Foundations of Financial Planning: Cars

Robert Ramos |

Americans fascination with the automobile has a long history. Americans fascination with money also has a long history. Unfortunately, these two historical American affinities can collide in such a way as to jeopardize or weaken the financial future of individual Americans.

 

Case in point: Rob bought a new car in August of 2014. Buying a new car went against everything he believed in when it came to cars. But the Great Recession left the used car market undersupplied and the new car market oversupplied. This was the only time in our lifetimes that buying a new car was cost effective.

 

Rob took out a 60 month loan on the car. Again, this was not his historically preferred choice but the interest rate was under 2%. The economic conditions at the time made the 60 month payment palatable.

 

The 60 months run out in August of 2019. Three more payments and Rob had $500 per month of additional disposable income.

 

Here comes the foundational financial planning question and lesson: what should he do with that extra $500????

 

For Rob, the answer is easy, immediately after the last payment is drafted from his bank account he will increase his monthly contribution to savings. This is what everyone who pays off a large bill should do. Put all or a large portion of the money that was going to the monthly payment towards savings. What type of savings will vary based on your individual situation.

 

Some folks should boost or create their emergency fund. Some folks might need to put it into their employer sponsored retirement plan. Some might want to put it towards college for kids or grandkids. Others just may want to put it into an account that is earmarked to be the down payment on their next car or repairs as the current car ages.

 

You may wonder what triggered the creation of this post. As we entered May, Rob began to getting emails and snail mail from the manufacturer of his current car. The correspondence went something like this:

 

  • Your current payment is $501.
  • We can put you in a brand new model of the same car for only $503!
    • That’s only $2 more! (No kidding, the letter actually stated the difference between $503 and $501 was only $2!!!)
    • 60 month term
    • “Possibly no money out of pocket”.

 

Correspondence like this would not be sent if it wasn’t effective. For the consumers who fall for this sales pitch the financial results are significant. Instead of being free from the car payment, getting a boost to their disposable income and having an opportunity to save for the future, falling for this means another 5 years of car payments.

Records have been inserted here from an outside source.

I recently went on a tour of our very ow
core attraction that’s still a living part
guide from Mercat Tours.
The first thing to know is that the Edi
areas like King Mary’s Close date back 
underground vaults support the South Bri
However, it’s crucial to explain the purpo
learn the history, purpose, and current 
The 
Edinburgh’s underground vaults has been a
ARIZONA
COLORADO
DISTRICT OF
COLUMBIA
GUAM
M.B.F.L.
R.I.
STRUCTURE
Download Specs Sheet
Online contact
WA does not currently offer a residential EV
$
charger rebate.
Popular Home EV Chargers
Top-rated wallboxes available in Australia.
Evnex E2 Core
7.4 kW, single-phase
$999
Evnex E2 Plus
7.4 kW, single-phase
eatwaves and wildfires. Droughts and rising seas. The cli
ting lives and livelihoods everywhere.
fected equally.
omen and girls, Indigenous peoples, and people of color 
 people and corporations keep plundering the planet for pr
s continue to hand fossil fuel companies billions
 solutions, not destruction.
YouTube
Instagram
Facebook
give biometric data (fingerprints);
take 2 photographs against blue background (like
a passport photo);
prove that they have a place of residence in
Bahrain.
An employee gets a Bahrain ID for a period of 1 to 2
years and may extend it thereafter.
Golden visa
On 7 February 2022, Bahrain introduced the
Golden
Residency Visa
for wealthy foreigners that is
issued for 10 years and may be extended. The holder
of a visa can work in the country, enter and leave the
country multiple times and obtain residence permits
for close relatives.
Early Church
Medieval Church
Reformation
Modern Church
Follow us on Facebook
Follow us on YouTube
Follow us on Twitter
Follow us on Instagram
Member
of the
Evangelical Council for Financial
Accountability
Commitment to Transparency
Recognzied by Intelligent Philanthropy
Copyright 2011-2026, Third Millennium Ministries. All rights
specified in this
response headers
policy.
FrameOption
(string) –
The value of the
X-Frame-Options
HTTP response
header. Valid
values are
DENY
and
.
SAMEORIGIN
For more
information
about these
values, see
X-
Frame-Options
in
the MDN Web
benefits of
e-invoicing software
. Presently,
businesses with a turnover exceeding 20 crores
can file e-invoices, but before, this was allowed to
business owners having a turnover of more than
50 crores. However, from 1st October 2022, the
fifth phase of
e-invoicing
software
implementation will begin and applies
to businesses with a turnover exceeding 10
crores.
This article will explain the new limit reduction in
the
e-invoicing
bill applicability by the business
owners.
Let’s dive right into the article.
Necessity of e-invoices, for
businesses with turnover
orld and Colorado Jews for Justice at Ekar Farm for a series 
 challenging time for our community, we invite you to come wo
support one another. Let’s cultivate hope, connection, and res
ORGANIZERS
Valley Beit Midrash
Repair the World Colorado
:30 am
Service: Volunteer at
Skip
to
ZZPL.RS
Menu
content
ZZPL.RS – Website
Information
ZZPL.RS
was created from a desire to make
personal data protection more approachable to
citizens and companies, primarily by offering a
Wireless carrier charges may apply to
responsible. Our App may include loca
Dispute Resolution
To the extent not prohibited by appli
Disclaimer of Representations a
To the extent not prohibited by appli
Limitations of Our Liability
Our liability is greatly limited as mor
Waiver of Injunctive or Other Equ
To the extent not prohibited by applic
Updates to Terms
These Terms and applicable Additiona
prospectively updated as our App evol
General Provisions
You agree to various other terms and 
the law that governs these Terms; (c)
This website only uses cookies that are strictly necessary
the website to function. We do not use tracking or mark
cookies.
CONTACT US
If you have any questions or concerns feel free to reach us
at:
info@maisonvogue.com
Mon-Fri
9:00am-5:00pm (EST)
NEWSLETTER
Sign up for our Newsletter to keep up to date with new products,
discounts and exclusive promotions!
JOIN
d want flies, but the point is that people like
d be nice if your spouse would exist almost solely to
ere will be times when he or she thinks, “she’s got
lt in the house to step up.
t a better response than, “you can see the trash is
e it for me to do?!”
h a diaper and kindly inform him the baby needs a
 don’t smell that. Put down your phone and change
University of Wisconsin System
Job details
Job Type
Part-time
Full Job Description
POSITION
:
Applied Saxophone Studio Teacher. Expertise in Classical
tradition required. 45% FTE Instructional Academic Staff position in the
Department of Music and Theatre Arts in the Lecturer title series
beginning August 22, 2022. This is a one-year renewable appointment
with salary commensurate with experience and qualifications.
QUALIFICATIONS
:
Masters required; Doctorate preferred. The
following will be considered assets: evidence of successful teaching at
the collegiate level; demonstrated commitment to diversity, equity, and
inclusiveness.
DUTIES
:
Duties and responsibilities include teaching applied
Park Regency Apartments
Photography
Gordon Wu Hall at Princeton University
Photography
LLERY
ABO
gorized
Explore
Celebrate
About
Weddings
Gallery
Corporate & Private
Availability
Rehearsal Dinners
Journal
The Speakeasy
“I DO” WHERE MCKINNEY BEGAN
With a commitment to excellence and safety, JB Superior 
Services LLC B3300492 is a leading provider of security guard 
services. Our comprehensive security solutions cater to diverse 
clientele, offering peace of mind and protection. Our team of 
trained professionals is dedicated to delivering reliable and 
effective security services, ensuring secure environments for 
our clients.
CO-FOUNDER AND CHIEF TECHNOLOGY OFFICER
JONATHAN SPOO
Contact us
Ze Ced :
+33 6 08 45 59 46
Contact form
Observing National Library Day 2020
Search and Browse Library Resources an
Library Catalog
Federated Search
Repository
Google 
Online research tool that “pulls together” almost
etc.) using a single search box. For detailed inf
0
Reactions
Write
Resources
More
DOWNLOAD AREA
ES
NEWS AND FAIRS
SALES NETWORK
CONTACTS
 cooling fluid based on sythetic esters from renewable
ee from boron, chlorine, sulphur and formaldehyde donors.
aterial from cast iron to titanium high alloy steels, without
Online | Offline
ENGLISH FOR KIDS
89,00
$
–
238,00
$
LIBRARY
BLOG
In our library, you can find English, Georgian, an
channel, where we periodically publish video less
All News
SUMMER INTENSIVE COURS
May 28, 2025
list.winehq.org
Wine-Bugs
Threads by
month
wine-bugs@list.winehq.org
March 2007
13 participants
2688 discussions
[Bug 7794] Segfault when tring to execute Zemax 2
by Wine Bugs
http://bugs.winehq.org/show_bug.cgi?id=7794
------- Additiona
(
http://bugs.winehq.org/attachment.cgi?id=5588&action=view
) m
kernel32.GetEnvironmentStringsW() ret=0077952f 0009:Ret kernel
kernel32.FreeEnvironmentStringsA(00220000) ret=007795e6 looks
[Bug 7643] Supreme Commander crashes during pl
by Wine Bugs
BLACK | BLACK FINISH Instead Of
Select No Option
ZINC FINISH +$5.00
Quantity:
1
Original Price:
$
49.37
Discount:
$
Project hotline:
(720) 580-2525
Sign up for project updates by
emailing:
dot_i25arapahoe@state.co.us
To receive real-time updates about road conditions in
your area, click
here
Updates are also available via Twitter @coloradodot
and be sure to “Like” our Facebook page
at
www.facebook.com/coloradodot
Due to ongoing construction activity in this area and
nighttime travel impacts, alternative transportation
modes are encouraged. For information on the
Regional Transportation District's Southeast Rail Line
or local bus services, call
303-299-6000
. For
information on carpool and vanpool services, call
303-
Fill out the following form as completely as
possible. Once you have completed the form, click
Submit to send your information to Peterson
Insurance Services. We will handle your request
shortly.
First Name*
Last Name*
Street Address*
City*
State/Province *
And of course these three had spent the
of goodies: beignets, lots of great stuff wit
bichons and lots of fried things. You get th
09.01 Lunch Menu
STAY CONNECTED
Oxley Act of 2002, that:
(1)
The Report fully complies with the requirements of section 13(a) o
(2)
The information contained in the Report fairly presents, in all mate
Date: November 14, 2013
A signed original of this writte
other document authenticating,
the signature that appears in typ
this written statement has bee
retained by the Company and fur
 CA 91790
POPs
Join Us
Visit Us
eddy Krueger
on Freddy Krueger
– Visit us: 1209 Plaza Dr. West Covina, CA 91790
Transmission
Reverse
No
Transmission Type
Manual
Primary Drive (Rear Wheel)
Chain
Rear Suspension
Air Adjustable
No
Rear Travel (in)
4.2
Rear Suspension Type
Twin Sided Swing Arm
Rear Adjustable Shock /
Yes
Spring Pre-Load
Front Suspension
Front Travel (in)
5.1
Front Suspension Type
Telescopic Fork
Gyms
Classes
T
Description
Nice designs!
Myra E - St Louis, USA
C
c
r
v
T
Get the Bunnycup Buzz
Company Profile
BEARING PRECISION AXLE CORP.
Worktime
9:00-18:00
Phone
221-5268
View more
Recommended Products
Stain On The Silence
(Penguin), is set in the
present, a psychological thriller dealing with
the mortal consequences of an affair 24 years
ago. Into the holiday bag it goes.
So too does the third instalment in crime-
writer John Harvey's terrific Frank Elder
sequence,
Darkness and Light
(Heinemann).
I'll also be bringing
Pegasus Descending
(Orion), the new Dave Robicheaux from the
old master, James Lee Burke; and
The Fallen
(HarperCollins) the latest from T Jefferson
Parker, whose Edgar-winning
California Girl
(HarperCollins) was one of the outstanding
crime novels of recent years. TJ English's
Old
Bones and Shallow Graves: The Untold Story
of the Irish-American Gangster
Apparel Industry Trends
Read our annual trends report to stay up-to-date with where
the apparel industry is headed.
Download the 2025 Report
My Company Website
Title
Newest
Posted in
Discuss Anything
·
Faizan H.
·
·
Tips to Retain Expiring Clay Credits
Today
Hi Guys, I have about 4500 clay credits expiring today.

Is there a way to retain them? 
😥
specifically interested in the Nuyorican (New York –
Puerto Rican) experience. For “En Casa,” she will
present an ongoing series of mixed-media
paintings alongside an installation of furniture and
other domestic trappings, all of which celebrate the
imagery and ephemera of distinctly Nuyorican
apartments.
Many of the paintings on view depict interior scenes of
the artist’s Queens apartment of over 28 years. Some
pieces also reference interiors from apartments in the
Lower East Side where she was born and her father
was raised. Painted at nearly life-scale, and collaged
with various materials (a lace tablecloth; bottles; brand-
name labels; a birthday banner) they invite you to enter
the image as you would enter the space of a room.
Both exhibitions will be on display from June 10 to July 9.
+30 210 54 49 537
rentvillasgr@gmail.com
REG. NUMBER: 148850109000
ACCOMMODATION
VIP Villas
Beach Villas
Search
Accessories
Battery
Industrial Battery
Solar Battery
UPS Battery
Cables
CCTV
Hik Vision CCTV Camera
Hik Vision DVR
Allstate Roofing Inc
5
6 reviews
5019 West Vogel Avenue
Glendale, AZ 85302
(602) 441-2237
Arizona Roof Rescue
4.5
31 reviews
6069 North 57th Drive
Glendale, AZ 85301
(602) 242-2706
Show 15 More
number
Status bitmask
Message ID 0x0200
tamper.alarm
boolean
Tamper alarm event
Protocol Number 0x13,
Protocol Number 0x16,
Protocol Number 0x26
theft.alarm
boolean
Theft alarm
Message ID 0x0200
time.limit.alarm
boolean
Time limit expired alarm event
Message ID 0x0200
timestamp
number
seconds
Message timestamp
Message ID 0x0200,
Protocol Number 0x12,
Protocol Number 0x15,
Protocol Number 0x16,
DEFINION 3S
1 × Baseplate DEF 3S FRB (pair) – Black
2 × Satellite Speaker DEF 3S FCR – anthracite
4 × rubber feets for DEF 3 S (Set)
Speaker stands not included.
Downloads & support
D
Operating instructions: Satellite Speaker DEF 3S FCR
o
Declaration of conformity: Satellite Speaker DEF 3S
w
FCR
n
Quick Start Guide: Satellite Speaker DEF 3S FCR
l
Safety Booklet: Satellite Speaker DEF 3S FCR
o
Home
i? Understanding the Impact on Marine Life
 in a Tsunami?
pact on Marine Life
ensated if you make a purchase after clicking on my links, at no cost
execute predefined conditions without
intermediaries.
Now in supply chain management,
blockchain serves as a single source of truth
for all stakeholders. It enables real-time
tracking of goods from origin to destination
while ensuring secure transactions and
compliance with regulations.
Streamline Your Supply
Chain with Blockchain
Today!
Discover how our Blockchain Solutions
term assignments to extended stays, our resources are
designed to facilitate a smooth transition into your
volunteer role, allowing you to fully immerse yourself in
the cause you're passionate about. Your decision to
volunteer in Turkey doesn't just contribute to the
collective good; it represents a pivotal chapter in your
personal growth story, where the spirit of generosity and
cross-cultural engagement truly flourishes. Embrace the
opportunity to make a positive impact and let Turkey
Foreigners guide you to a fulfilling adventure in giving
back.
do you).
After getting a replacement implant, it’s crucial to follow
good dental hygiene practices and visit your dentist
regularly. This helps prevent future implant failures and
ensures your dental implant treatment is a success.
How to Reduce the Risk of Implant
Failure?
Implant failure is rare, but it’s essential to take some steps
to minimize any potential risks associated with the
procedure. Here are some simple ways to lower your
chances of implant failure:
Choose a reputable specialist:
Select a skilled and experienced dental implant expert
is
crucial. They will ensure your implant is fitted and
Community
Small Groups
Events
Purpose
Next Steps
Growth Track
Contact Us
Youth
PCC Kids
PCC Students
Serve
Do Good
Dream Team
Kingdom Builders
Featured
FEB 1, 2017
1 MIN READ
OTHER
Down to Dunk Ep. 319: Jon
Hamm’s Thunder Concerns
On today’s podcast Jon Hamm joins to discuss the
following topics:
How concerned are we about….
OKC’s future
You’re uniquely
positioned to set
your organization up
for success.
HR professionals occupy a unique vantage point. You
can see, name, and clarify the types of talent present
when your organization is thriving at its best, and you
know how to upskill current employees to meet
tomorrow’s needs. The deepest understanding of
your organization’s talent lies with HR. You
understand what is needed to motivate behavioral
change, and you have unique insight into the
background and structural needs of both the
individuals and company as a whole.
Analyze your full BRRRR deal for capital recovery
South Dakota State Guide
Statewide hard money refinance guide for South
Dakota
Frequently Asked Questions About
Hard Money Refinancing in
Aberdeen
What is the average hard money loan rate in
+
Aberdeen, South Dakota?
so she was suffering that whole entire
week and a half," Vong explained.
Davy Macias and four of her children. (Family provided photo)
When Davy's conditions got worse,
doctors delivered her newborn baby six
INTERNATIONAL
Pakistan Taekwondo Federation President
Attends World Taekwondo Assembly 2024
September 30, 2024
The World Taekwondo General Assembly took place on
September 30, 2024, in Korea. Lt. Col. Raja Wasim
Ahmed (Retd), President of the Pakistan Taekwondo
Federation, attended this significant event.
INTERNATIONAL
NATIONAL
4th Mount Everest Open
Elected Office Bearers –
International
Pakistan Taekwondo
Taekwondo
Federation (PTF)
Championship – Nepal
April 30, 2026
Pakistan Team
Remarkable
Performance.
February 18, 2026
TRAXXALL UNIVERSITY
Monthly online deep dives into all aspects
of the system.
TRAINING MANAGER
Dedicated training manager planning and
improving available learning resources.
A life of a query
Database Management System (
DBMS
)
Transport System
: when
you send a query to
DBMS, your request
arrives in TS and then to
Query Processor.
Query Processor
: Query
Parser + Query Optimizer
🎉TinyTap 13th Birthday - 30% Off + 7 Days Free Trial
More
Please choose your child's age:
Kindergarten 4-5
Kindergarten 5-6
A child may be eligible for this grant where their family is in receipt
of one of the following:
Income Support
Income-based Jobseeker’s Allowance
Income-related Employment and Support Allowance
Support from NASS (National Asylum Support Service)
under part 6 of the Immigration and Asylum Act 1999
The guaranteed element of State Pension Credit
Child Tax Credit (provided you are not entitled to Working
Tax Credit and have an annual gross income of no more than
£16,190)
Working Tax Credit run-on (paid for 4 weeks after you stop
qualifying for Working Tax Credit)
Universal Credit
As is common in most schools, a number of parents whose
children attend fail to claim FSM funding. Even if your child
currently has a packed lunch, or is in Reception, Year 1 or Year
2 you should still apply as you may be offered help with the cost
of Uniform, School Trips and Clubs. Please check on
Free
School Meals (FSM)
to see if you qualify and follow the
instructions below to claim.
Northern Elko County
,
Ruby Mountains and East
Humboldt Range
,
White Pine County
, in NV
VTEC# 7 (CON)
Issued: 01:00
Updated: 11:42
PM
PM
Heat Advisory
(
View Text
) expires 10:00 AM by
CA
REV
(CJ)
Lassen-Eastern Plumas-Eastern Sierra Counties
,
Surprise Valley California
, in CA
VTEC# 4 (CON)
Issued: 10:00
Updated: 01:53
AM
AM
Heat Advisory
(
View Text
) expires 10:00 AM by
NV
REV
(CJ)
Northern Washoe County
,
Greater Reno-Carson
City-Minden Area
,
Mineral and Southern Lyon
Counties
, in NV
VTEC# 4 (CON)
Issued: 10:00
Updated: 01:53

It means fewer dollars saved for retirement, set aside in an emergency fund, or put away for college.

 

It does not take a leap of the imagination to understand that the person who falls for this once will likely fall for it their entire lives. We all know the people who have to buy a new car every few years. We all know people who roll over debt owed on one car into the loan on a new car.

 

For many people, car debt is a perpetual expense.

 

Let’s put this into dollar terms. Suppose Rob fell for this and decided to buy the new car. What is the opportunity cost in the form of lost retirement savings if he continued to do this when his money could have earned 5% had he saved it? What would $6000 per year ($500 per month) grow to at 5% over the following time frames?

 

  • 5 years: $42,000
  • 10 years: $89,000
  • 15 years: $148,000
  • 20 years: $225,000

 

Now, granted Rob would need to buy a car at some point that might reduce the ability to continue to save. However, raises and promotions over time also mean more income is coming in. In any case, you should be able to see the point. A perpetual car payment comes at a great cost and has the ability to create a negative impact on your financial future.

 

This is a wonderful foundational financial planning concept to share with your kids or grandkids.